═════ THE INPUT
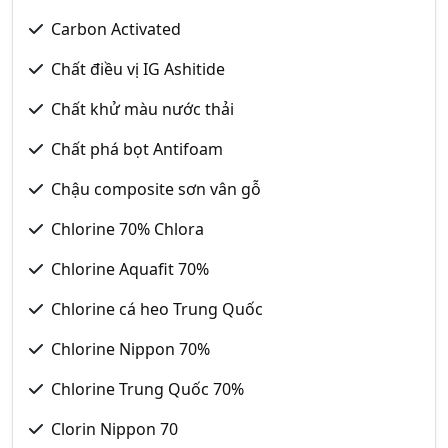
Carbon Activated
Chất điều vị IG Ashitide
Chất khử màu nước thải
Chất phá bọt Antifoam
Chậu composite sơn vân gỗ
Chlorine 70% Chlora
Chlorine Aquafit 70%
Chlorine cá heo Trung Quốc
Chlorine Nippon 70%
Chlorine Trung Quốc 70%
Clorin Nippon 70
══════════
═════ THE INPUT
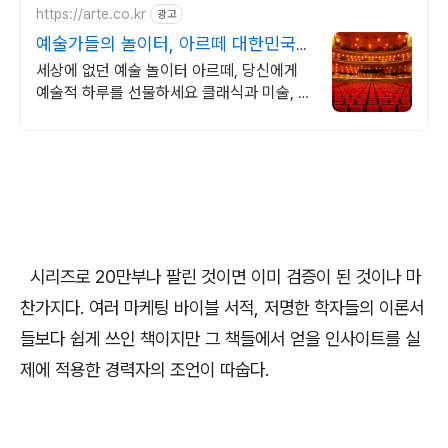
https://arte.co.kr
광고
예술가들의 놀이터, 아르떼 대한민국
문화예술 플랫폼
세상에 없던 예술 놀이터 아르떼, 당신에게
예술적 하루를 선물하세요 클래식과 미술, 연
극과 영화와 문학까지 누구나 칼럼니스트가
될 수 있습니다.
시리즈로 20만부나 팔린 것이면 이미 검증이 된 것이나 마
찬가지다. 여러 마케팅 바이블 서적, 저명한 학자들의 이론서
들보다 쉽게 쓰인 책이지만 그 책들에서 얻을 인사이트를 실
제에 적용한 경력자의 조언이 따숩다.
══════════
═════ THE INPUT
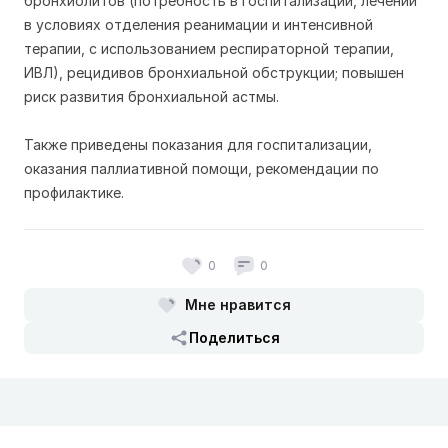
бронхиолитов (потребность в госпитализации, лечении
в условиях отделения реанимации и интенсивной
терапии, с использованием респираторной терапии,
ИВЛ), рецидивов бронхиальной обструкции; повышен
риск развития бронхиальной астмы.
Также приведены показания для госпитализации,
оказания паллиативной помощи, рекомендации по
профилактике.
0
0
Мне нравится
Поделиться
══════════
## EXERCISE AIM
Lines to set down from above: the line with "Chậu composite sơn vân gỗ", the line with "Clorin Nippon 70", and every line between, each exactly as written.

## EXERCISE SOLUTION
Chậu composite sơn vân gỗ
Chlorine 70% Chlora
Chlorine Aquafit 70%
Chlorine cá heo Trung Quốc
Chlorine Nippon 70%
Chlorine Trung Quốc 70%
Clorin Nippon 70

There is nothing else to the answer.